Perlahan-lahan, Elias masuk ke dalam gudang dan berjalan menghampiri cermin itu. Dia menatapi cermin itu sejenak, memerhatikan setiap inci ukiran-ukiran yang melekat mengitari cemin.

Atensinya terhenti pada sebuah tulisan yang diukir vertikal tepat di samping kanan cermin. Lalu dengan spontan, tangan Elias bergerak mengusap figura cermin tersebut seraya bergumam membaca tulisan yang terpampang disana.

"Kath...roftis.... Bukan, Kathreftis?"

Tepat setelah Elias membaca kosakata itu, tiba-tiba saja sebuah cahaya yang sangat silau keluar dari cermin tersebut bersamaan dengan berhentinya suara nyanyian aneh yang sempat didegarnya saat di pintu masuk tadi. Cahaya tersebut semakin lama, semakin menyilaukan pandangannya. Tak lama kemudian, Elias mulai merasa tubuhnya seperti terhisap ke dalam cermin.

"C-cahaya apa ini...?!! tubuhku... seperti terhisap masuk ke dalam sana!!"

Penglihatan Elias seketika menjadi putih, tatkala telinganya ikut berdenging kencang. Setelah itu, Elias tidak bisa mengingat apa-apa lagi dan akhirnya ia kehilangan kesadarannya.

•••

"Hey!

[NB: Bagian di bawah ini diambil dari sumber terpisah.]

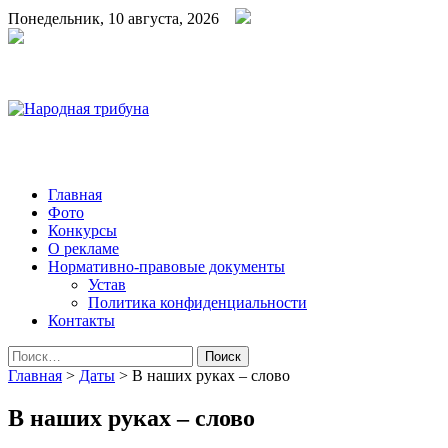
Понедельник, 10 августа, 2026
Народная трибуна
Калининская районная газета
Главная
Фото
Конкурсы
О рекламе
Нормативно-правовые документы
Устав
Политика конфиденциальности
Контакты
Найти:
Главная
>
Даты
>
В наших руках – слово
В наших руках – слово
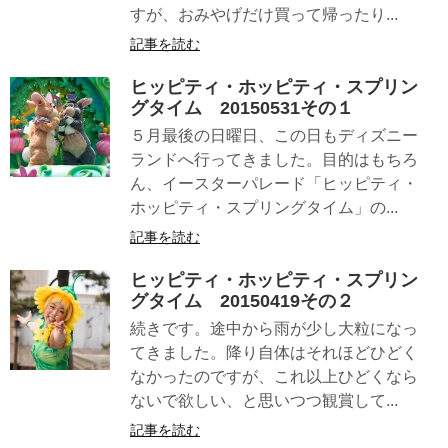
すが、おみやげだけ買って帰ったり...
記事を読む
ヒッピティ・ホッピティ・スプリン
グタイム 20150531その１
５月最後の日曜日、この日もディズニー
ランドへ行ってきました。目的はもちろ
ん、イースターパレード「ヒッピティ・
ホッピティ・スプリングタイム」の...
記事を読む
ヒッピティ・ホッピティ・スプリン
グタイム 20150419その２
続きです。途中から雨が少し大粒になっ
てきました。降り自体はそれほどひどく
なかったのですが、これ以上ひどくなら
ないで欲しい、と思いつつ観賞して...
記事を読む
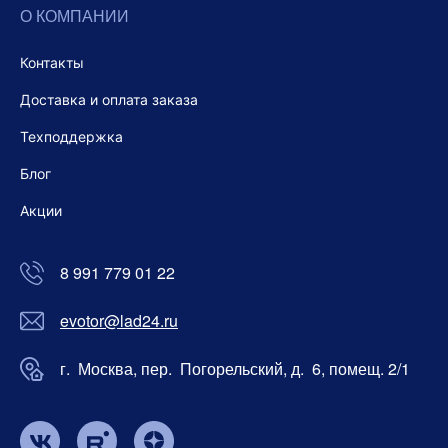
О КОМПАНИИ
Контакты
Доставка и оплата заказа
Техподдержка
Блог
Акции
8 991 779 01 22
evotor@lad24.ru
г. Москва, пер. Погорельский, д. 6, помещ. 2/1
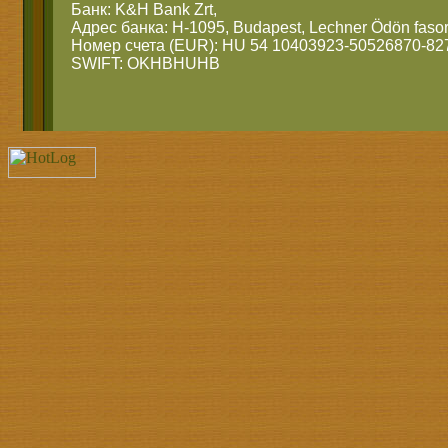
Банк: K&H Bank Zrt,
Адрес банка: H-1095, Budapest, Lechner Ödön fasor
Номер счета (EUR): HU 54 10403923-50526870-82
SWIFT: OKHBHUHB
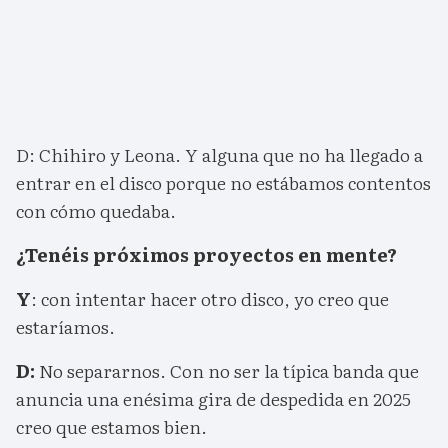
D: Chihiro y Leona. Y alguna que no ha llegado a
entrar en el disco porque no estábamos contentos
con cómo quedaba.
¿Tenéis próximos proyectos en mente?
Y
: con intentar hacer otro disco, yo creo que
estaríamos.
D:
No separarnos. Con no ser la típica banda que
anuncia una enésima gira de despedida en 2025
creo que estamos bien.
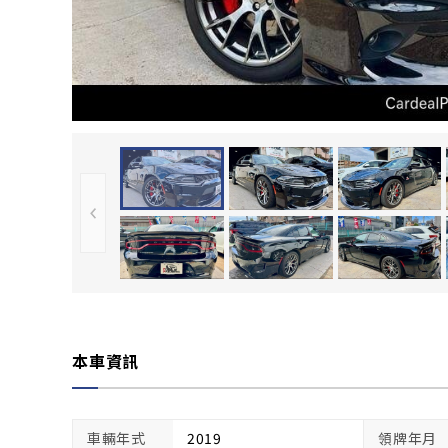
本車資訊
車輛年式
2019
領牌年月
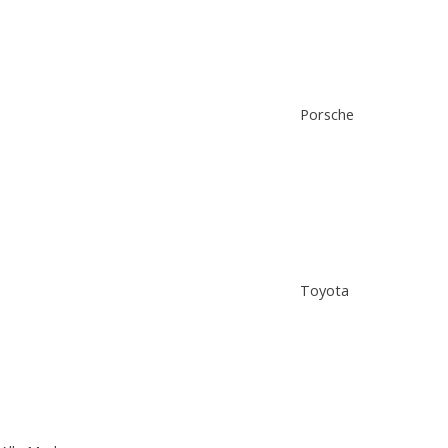
Porsche
Toyota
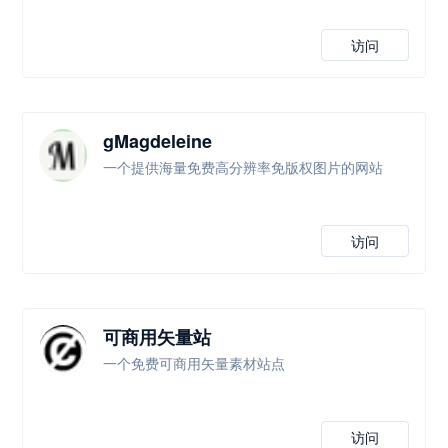
访问
gMagdeleine
一个提供海量免费高分辨率免版权图片的网站
访问
可商用矢量站
一个免费可商用矢量素材站点
访问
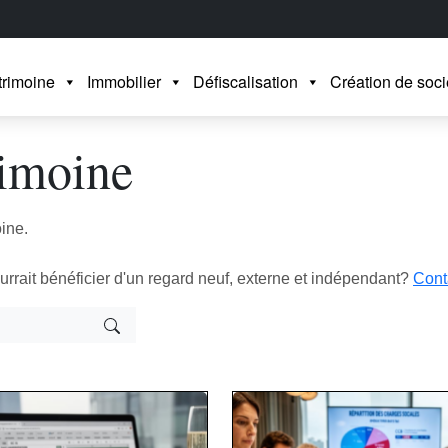
trimoine
Immobilier
Défiscalisation
Création de soci
rimoine
oine.
rrait bénéficier d'un regard neuf, externe et indépendant?
Cont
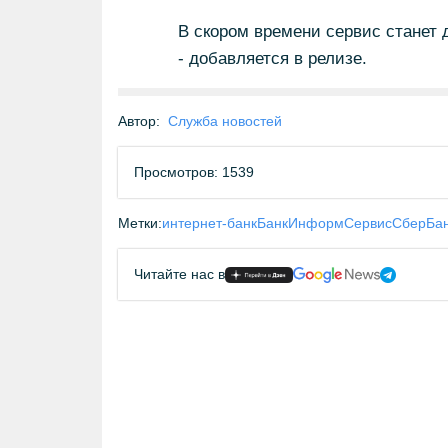
В скором времени сервис станет 
- добавляется в релизе.
Автор:
Служба новостей
Просмотров: 1539
Метки:
интернет-банк
БанкИнформСервис
СберБа
Читайте нас в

Bangun pyon!" Ucap sebuah suara.

"Umnn... 5 menit lagi kak" Elias merubah posisinya menjadi ke arah samping kiri. Namun tak lama kemudian, Elias mengernyitkan keningnya karena merasa ada yang janggal. Apakah Nona Elisha, kakaknya itu, biasa membangunkan dirinya dengan embel-embel 'pyon'?

Kalau kakaknya itu pasti sudah melakukan smackdown kepada Elias untuk membangunkannya. Tidak mungkin Elisha membangunkan Elias selembut dan seimut ini. Apakah mungkin dia terpengaruh oleh anime tentang gadis kelinci yang sedang dia tonton akhir-akhir ini?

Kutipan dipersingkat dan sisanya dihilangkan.